### PROBLEM TO SOLVE:
Copy each line in the data that includes the word "administratives".

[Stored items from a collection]
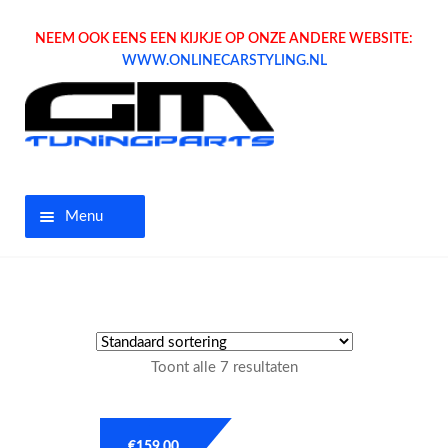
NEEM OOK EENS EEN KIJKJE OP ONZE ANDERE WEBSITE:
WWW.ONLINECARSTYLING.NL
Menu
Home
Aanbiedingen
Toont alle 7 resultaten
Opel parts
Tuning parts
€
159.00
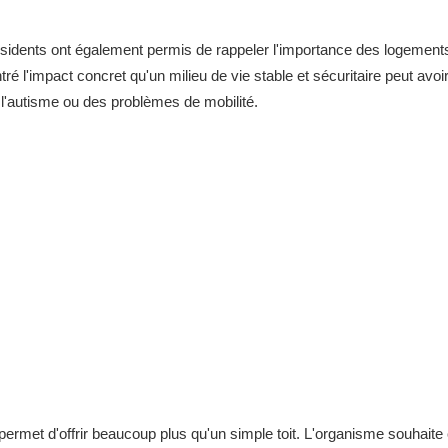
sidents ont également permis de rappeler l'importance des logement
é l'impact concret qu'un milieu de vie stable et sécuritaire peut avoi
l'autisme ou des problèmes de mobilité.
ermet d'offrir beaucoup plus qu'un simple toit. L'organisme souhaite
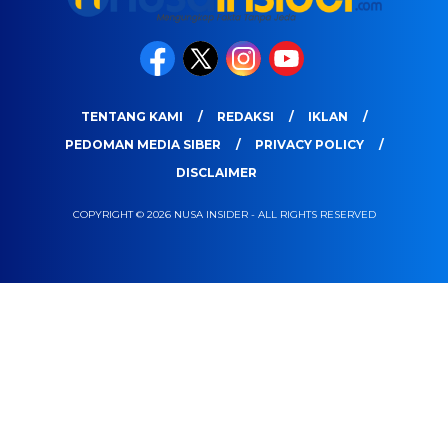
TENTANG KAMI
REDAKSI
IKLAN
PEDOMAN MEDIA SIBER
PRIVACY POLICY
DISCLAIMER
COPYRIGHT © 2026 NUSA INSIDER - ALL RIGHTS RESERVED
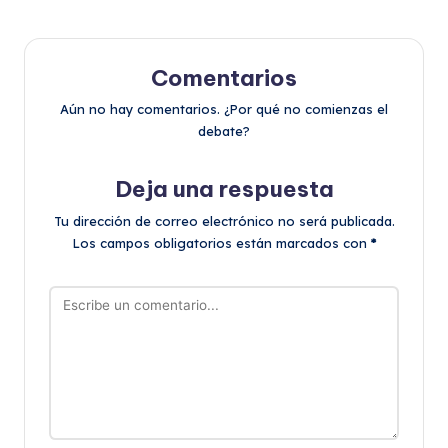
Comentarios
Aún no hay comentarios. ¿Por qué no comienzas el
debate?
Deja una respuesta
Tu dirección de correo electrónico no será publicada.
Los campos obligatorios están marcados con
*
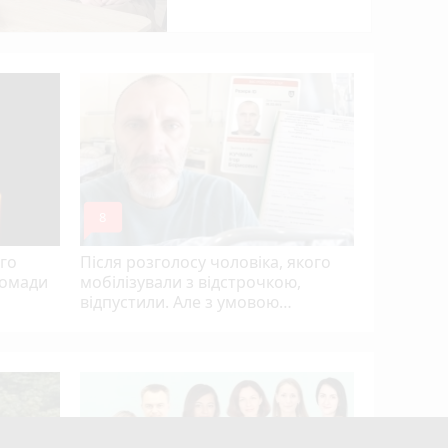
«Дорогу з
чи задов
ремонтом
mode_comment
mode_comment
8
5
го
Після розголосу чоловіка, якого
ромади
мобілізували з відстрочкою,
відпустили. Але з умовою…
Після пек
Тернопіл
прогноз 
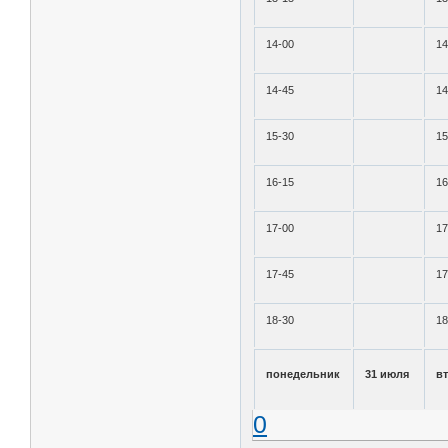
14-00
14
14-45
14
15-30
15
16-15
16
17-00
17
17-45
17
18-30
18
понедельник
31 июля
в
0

--

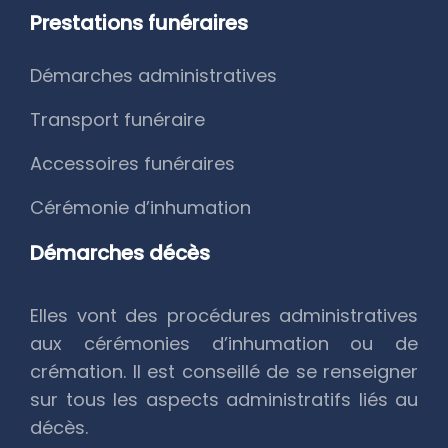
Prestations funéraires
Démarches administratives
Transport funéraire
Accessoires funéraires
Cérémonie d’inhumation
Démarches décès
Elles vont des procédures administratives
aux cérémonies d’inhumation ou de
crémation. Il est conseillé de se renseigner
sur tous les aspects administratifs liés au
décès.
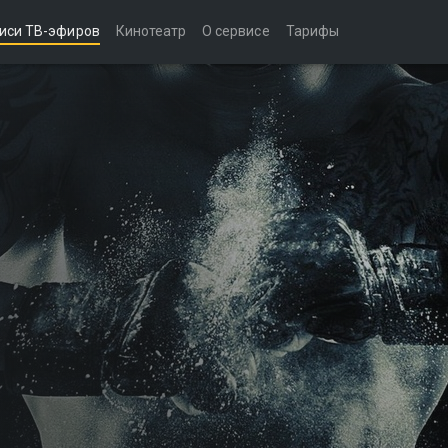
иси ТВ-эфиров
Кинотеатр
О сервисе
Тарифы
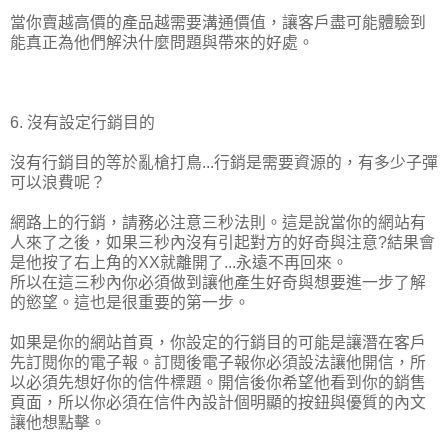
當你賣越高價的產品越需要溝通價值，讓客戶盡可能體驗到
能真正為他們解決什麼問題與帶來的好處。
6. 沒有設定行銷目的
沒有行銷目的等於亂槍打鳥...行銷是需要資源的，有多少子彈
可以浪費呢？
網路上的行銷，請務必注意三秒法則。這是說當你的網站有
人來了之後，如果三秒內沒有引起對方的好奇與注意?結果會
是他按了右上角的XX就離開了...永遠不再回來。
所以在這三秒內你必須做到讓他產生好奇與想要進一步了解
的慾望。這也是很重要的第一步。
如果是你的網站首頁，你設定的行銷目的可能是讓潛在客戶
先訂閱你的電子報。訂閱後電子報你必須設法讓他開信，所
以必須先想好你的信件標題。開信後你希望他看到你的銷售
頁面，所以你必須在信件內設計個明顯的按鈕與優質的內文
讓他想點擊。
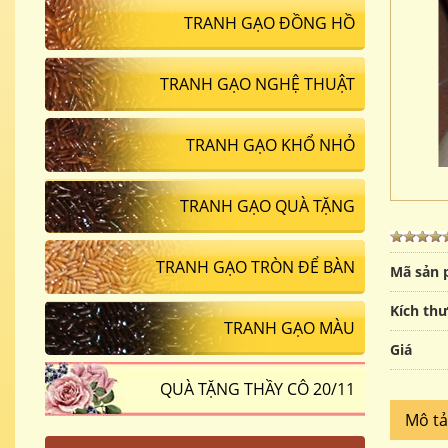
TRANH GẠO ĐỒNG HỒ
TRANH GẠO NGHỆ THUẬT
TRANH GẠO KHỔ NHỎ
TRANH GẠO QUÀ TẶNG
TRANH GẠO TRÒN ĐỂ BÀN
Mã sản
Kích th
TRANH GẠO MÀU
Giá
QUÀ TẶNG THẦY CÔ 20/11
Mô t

* * *

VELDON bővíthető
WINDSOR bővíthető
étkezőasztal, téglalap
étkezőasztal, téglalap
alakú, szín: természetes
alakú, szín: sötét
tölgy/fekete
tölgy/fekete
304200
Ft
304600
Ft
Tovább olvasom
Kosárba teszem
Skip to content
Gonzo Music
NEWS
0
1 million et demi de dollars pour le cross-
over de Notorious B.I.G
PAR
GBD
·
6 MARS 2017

### OUTPUT FOR THIS EXERCISE:
Démarches administratives
Elles vont des procédures administratives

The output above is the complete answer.